打ち合わせは順調に進んだものの、すべて終わったのは深夜。 早々に解散ということになった。
『ダイスケ〜、車まわしてくるから 待ってて』
アベがキーを掴んでスタジオを出ようとするのをヒロが止めた。
『あ、アベちゃん、大ちゃんなら俺が送るから・・・・・ね?』
いきなり 「ね?」 と言われたダイスケは、ヒロとアベちゃんの顔を交互に見ながら
『あ・・・・・うん。』
なんとなく頷く。 ヒロが送ってくれるなら そのほうがいいに決まってる。
『へぇ?いつ約束してたのよ? てか、ヒロが送るなんてめずらしいわね〜』
『たまにはね〜』
『そうでなくても梅雨時で雨が多いんだから、これ以上降らせないでよ?』
『ひっどいなぁ・・・・、今夜は晴れてるじゃん』
にこにこ笑うヒロを横目で見ながら、ダイスケは少し不安になる。 どうして急に?
何か二人きりで話があるに違いない。だから送ってくれるんだろうと・・・・。 どんな話?  
A*Sの契約が そろそろ切れるころだ。 CDも出したし、ライブも成功した。 夏のライブもチケットは完売している。
それでヒロの気がすんで、またソロ1本でやるから・・・・とか言い出さないだろうか。
そんな話だったら嫌だな。 ダイスケは7年前の傷が疼いて、そっと胸をおさえた。
 
ヒロに引っ張られるようにして、駐車場から車に乗り込んだ。
『シートベルト締めてね』
言い終わらないうちに車を発進させる。
『ホント、ヒロせっかちだよね、安全運転でね』
ヒロの横顔を見ながらダイスケが苦笑いすると、ヒロも前を見たままで微笑む。
『ヒロ?』
『ん? なぁに?』
何か話があるんでしょ? と喉まで出掛かっているのに、聞くのが怖くて言葉が出てこない。

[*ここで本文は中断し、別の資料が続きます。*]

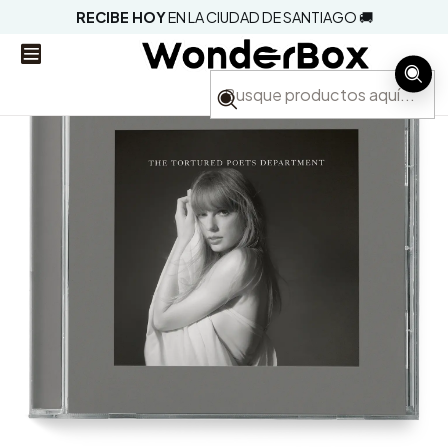
RECIBE HOY
EN LA CIUDAD DE SANTIAGO 🚚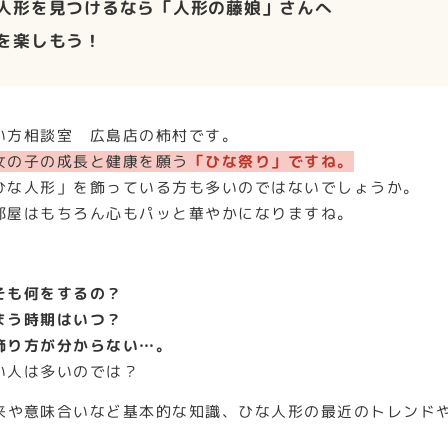
人形を見つけるなら「人形の藤娘」さんへ
を楽しもう！
い方相談室 広島店の柿村です。
女の子の成長と健康を願う
「ひな祭り」ですね。
ひな人形」を飾っている方も多いのではないでしょうか。
部屋はもちろん心もパッと華やかになりますね。
そも何をするの？
まう時期はいつ？
飾り方が分からない…。
い人は多いのでは？
来や意味合いなど基本的な知識、ひな人形の最近のトレンド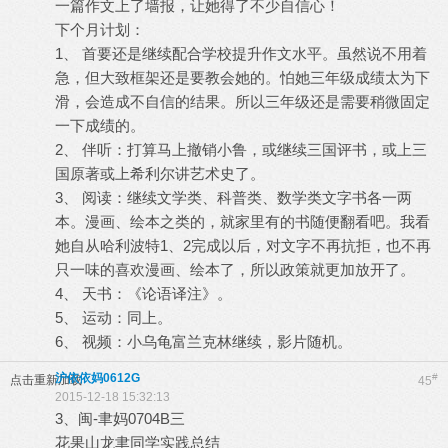
一篇作文上了墙报，让她得了不少自信心！
下个月计划：
1、 首要还是继续配合学校提升作文水平。虽然说不用着
急，但大致框架还是要教会她的。怕她三年级成绩太为下
滑，会造成不自信的结果。所以三年级还是需要稍微固定
一下成绩的。
2、 伴听：打算马上撤销小鲁，或继续三国评书，或上三
国原著或上希利尔讲艺术史了。
3、 阅读：继续文学类、科普类、数学类文字书各一两
本。漫画、绘本之类的，就家里有的书随便翻看吧。我看
她自从哈利波特1、2完成以后，对文字不再抗拒，也不再
只一味的喜欢漫画、绘本了，所以政策就更加放开了。
4、 天书：《论语译注》。
5、 运动：同上。
6、 视频：小乌龟富兰克林继续，影片随机。
沪依依妈0612G
#
点击重新加载
45
2015-12-18 15:32:13
3、闽-聿妈0704B三
花果山龙聿同学实践总结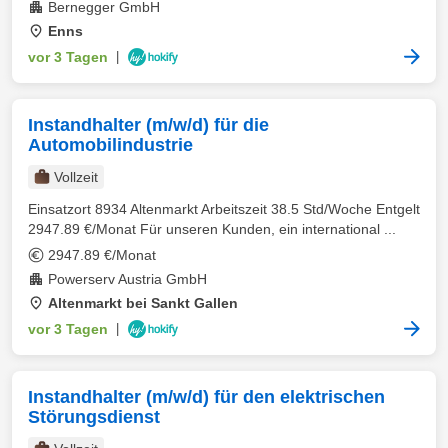
Bernegger GmbH
Enns
vor 3 Tagen
|
Instandhalter (m/w/d) für die
Automobilindustrie
Vollzeit
Einsatzort 8934 Altenmarkt Arbeitszeit 38.5 Std/Woche Entgelt
2947.89 €/Monat Für unseren Kunden, ein international ...
2947.89 €/Monat
Powerserv Austria GmbH
Altenmarkt bei Sankt Gallen
vor 3 Tagen
|
Instandhalter (m/w/d) für den elektrischen
Störungsdienst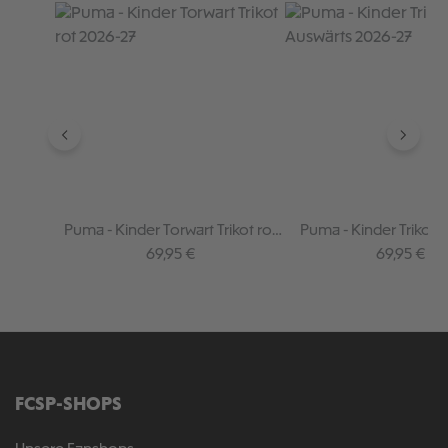
Produktgalerie überspringen
Puma - Kinder Torwart Trikot rot
Puma - Kinder Trikot 
2026-27
2026-27
Regulärer Preis:
Regulärer P
69,95 €
69,95 €
FCSP-SHOPS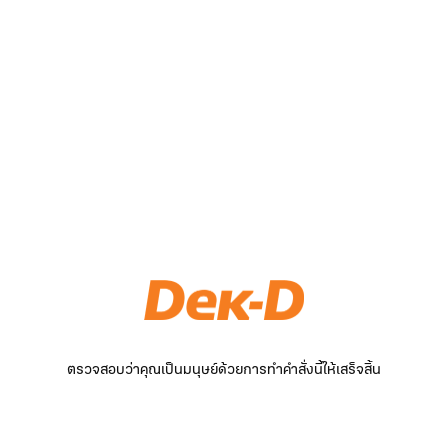
ตรวจสอบว่าคุณเป็นมนุษย์ด้วยการทำคำสั่งนี้ให้เสร็จสิ้น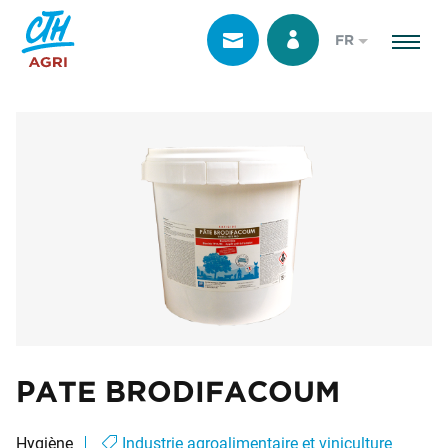
FR
PATE BRODIFACOUM
Hygiène
Industrie agroalimentaire et viniculture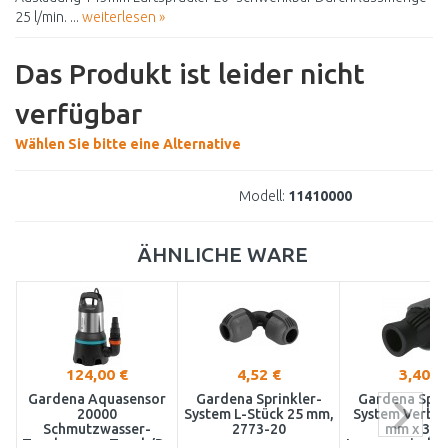
25 l/min. ...
weiterlesen »
Das Produkt ist leider nicht
verfügbar
Wählen Sie bitte eine Alternative
Modell:
11410000
ÄHNLICHE WARE
124,00 €
4,52 €
3,40 €
Gardena Aquasensor
Gardena Sprinkler-
Gardena Spri
20000
System L-Stück 25 mm,
System Verbin
Schmutzwasser-
2773-20
mm x 3/4
Tauchpumpe,Tauch/Druckpumpe
Innengewinde 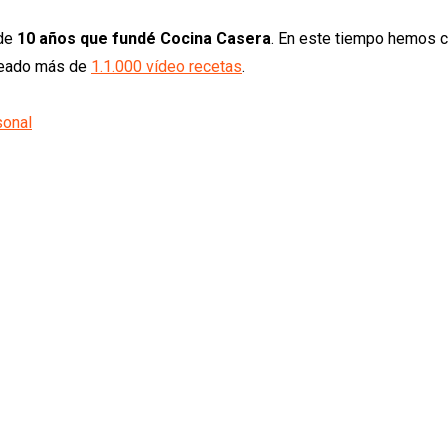
 de
10 años que fundé Cocina Casera
. En este tiempo hemos 
creado más de
1.1.000 vídeo recetas
.
sonal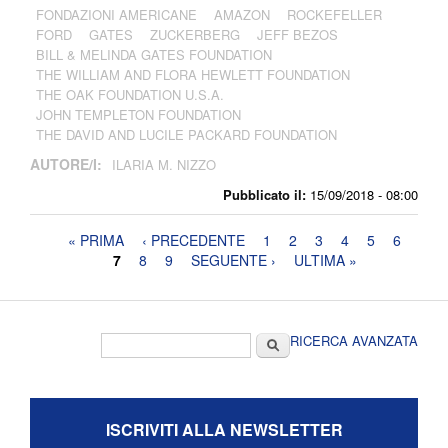
FONDAZIONI AMERICANE
AMAZON
ROCKEFELLER
FORD
GATES
ZUCKERBERG
JEFF BEZOS
BILL & MELINDA GATES FOUNDATION
THE WILLIAM AND FLORA HEWLETT FOUNDATION
THE OAK FOUNDATION U.S.A.
JOHN TEMPLETON FOUNDATION
THE DAVID AND LUCILE PACKARD FOUNDATION
AUTORE/I:
ILARIA M. NIZZO
Pubblicato il:
15/09/2018 - 08:00
Pagine
« PRIMA
‹ PRECEDENTE
1
2
3
4
5
6
7
8
9
SEGUENTE ›
ULTIMA »
Form di ricerca
Cerca
RICERCA AVANZATA
ISCRIVITI ALLA NEWSLETTER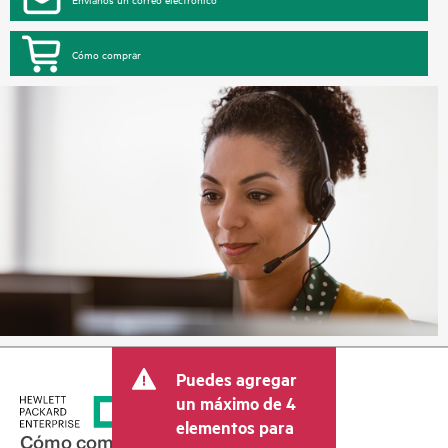
Cómo comprar
Puedes agregar
un máximo de 4
elementos para
Cómo comprar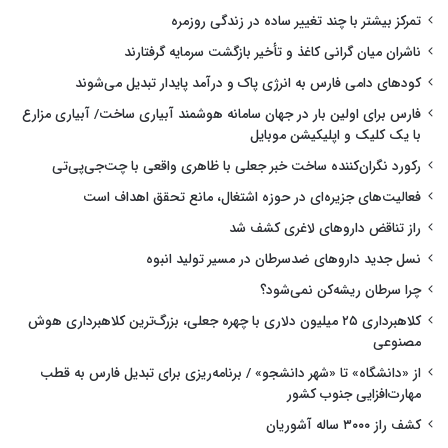
تمرکز بیشتر با چند تغییر ساده در زندگی روزمره
ناشران میان گرانی کاغذ و تأخیر بازگشت سرمایه گرفتارند
کودهای دامی فارس به انرژی پاک و درآمد پایدار تبدیل می‌شوند
فارس برای اولین بار در جهان سامانه هوشمند آبیاری ساخت/ آبیاری مزارع
با یک کلیک و اپلیکیشن موبایل
رکورد نگران‌کننده ساخت خبر جعلی با ظاهری واقعی با چت‌جی‌پی‌تی
فعالیت‌های جزیره‌ای در حوزه اشتغال، مانع تحقق اهداف است
راز تناقض داروهای لاغری کشف شد
نسل جدید داروهای ضدسرطان در مسیر تولید انبوه
چرا سرطان ریشه‌کن نمی‌شود؟
کلاهبرداری ۲۵ میلیون دلاری با چهره جعلی، بزرگ‌ترین کلاهبرداری هوش
مصنوعی
از «دانشگاه» تا «شهر دانشجو» / برنامه‌ریزی برای تبدیل فارس به قطب
مهارت‌افزایی جنوب کشور
کشف راز ۳۰۰۰ ساله آشوریان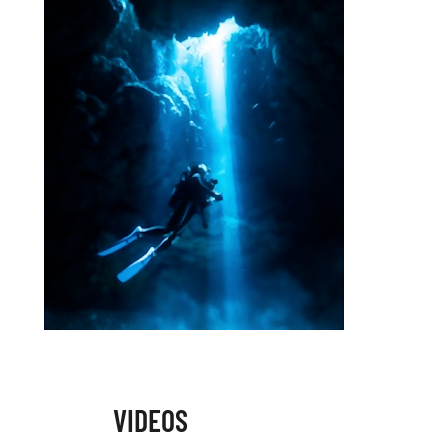
VIDEOS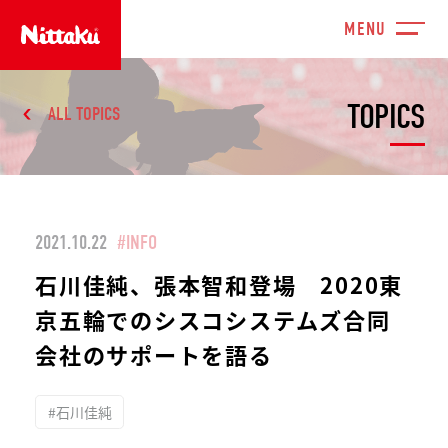
TOPICS
ALL TOPICS
2021.10.22
#INFO
石川佳純、張本智和登場 2020東
京五輪でのシスコシステムズ合同
会社のサポートを語る
#石川佳純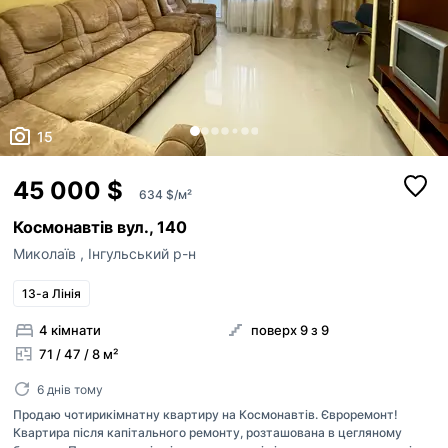
15
45 000 $
634 $/м²
Космонавтів вул., 140
Миколаїв
,
Інгульський р-н
13-а Лінія
4 кімнати
поверх 9 з 9
71 / 47 / 8 м²
6 днів тому
Продаю чотирикімнатну квартиру на Космонавтів. Євроремонт!
Квартира після капітального ремонту, розташована в цегляному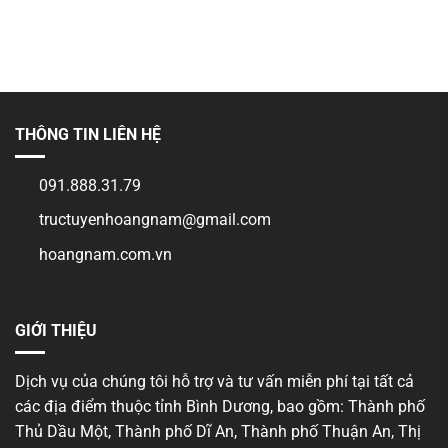
dương
cho
bình
người
luận
nước
ở
ngoài
Xin
tại
giấy
Bình
phép
Dương
an
ninh
trật
tự
THÔNG TIN LIÊN HỆ
tại
Bình
Dương
091.888.31.79
tructuyenhoangnam@gmail.com
hoangnam.com.vn
GIỚI THIỆU
Dịch vụ của chúng tôi hỗ trợ và tư vấn miễn phí tại tất cả
các địa điểm thuộc tỉnh Bình Dương, bao gồm: Thành phố
Thủ Dầu Một, Thành phố Dĩ An, Thành phố Thuận An, Thị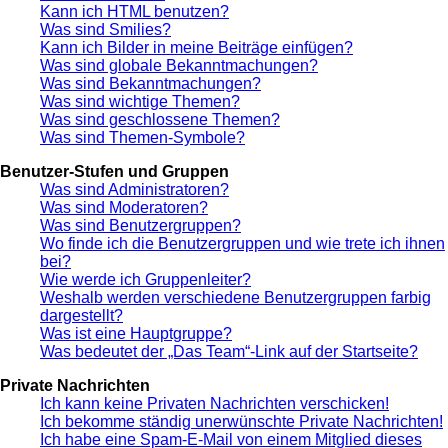
Kann ich HTML benutzen?
Was sind Smilies?
Kann ich Bilder in meine Beiträge einfügen?
Was sind globale Bekanntmachungen?
Was sind Bekanntmachungen?
Was sind wichtige Themen?
Was sind geschlossene Themen?
Was sind Themen-Symbole?
Benutzer-Stufen und Gruppen
Was sind Administratoren?
Was sind Moderatoren?
Was sind Benutzergruppen?
Wo finde ich die Benutzergruppen und wie trete ich ihnen
bei?
Wie werde ich Gruppenleiter?
Weshalb werden verschiedene Benutzergruppen farbig
dargestellt?
Was ist eine Hauptgruppe?
Was bedeutet der „Das Team“-Link auf der Startseite?
Private Nachrichten
Ich kann keine Privaten Nachrichten verschicken!
Ich bekomme ständig unerwünschte Private Nachrichten!
Ich habe eine Spam-E-Mail von einem Mitglied dieses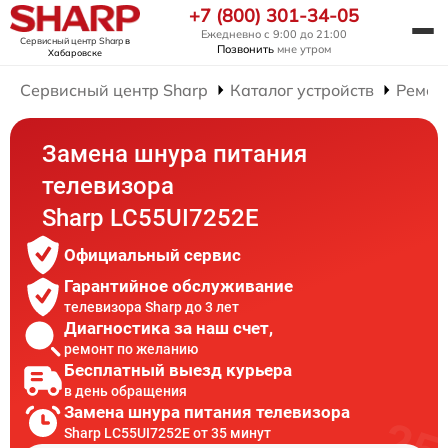
+7 (800) 301-34-05
Ежедневно с 9:00 до 21:00
Сервисный центр Sharp
в
Позвонить
мне утром
Хабаровске
Сервисный центр Sharp
Каталог устройств
Ремон
Замена шнура питания
телевизора
Sharp LC55UI7252E
Официальный сервис
Гарантийное обслуживание
телевизора Sharp до 3 лет
Диагностика за наш счет,
ремонт по желанию
Бесплатный выезд курьера
в день обращения
Замена шнура питания телевизора
Sharp LC55UI7252E от 35 минут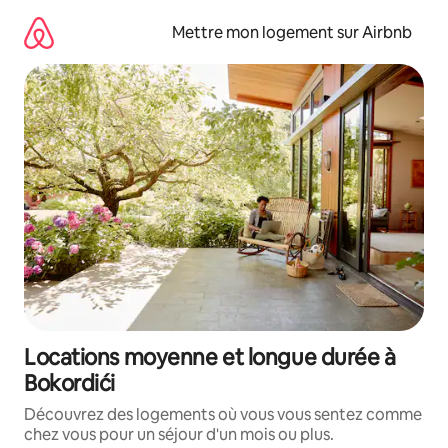
Aller
directement
Mettre mon logement sur Airbnb
au
contenu
Locations moyenne et longue durée à
Bokordići
Découvrez des logements où vous vous sentez comme
chez vous pour un séjour d'un mois ou plus.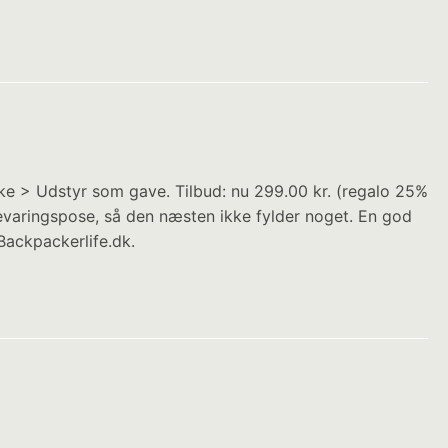
e > Udstyr som gave. Tilbud: nu 299.00 kr. (regalo 25%
evaringspose, så den næsten ikke fylder noget. En god
Backpackerlife.dk.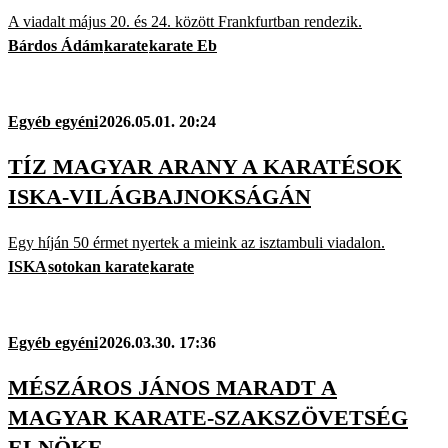
A viadalt május 20. és 24. között Frankfurtban rendezik.
Bárdos Ádám
karate
karate Eb
Egyéb egyéni
2026.05.01. 20:24
TÍZ MAGYAR ARANY A KARATÉSOK
ISKA-VILÁGBAJNOKSÁGÁN
Egy híján 50 érmet nyertek a mieink az isztambuli viadalon.
ISKA
sotokan karate
karate
Egyéb egyéni
2026.03.30. 17:36
MÉSZÁROS JÁNOS MARADT A
MAGYAR KARATE-SZAKSZÖVETSÉG
ELNÖKE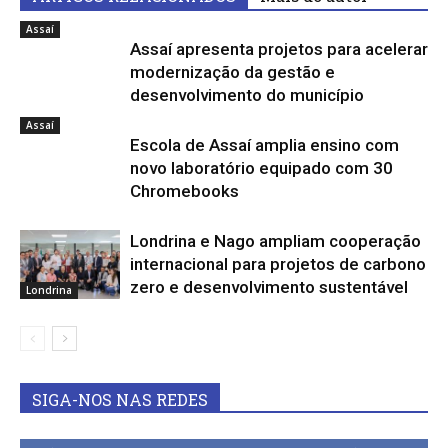
Assaí
Assaí apresenta projetos para acelerar
modernização da gestão e
desenvolvimento do município
Assaí
Escola de Assaí amplia ensino com
novo laboratório equipado com 30
Chromebooks
Londrina e Nago ampliam cooperação
internacional para projetos de carbono
zero e desenvolvimento sustentável
Londrina
SIGA-NOS NAS REDES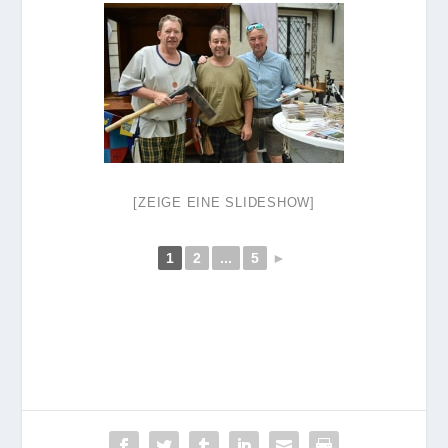
[ZEIGE EINE SLIDESHOW]
1
2
...
5
►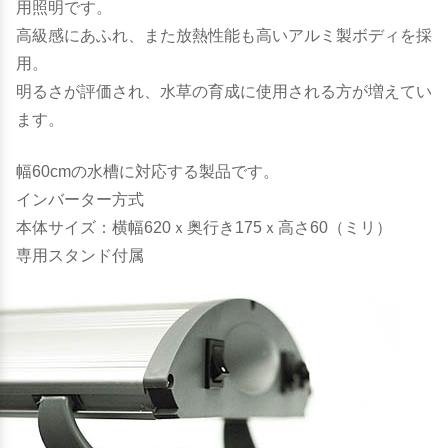
用照明です。
高級感にあふれ、また放熱性能も高いアルミ製ボディを採
用。
明るさが評価され、水草の育成に使用される方が増えてい
ます。
幅60cmの水槽に対応する製品です。
インバーター方式
本体サイズ：横幅620ｘ奥行き175ｘ高さ60（ミリ）
専用スタンド付属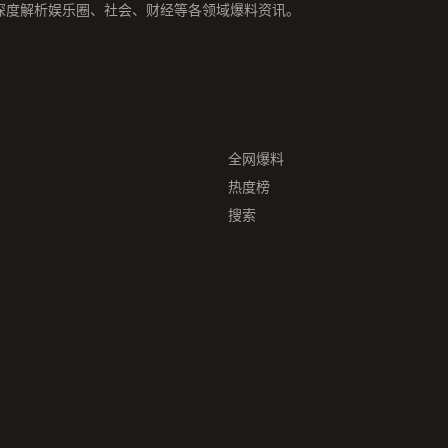
深度解析娱乐圈、社会、财经等各领域爆料资讯。
全网爆料
热度榜
搜索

俯いてしまったダイスケを見て、今度はヒロが苦笑いする。
『だぁいちゃん、 また何か変なこと考えてるでしょ?』
『べ・・・つに、何も・・・・』
『そう? スタジオにいるときから変だったよ・・・・・・・・あ、俺がアクセスやめるとか考え・・・』
『やめるの!?』
その瞬間、車は急ブレーキをかけて、道の端に止まった。
シートベルトを外して、ヒロがちょっと困ったような顔でダイスケと向き合う。
『な・・・に? ホントにやめたいの?』
てっきり その話のことで車を止めたのだと思ったダイスケは不安いっぱいの顔でヒロに問う。
そんなダイスケを見て、ヒロは大きく溜息をついた。
『俺って 本当に信用ないんだね〜。 まぁ自業自得ってとこもあるけど・・・・』
あのね、大ちゃん・・・・と、ダイスケの方に少し近づく。
『俺、好きだって言ったよね? 彼女とも別れたって。 ・・・・確かにアクセスと大ちゃんは別かもしれないけど
俺は欲張りだから両方欲しいよ。 だから変な心配しないで・・・・ね?』
微笑みかけるヒロを見て、ダイスケも ちょっと安心したものの不安が完全に拭い去れたわけではない。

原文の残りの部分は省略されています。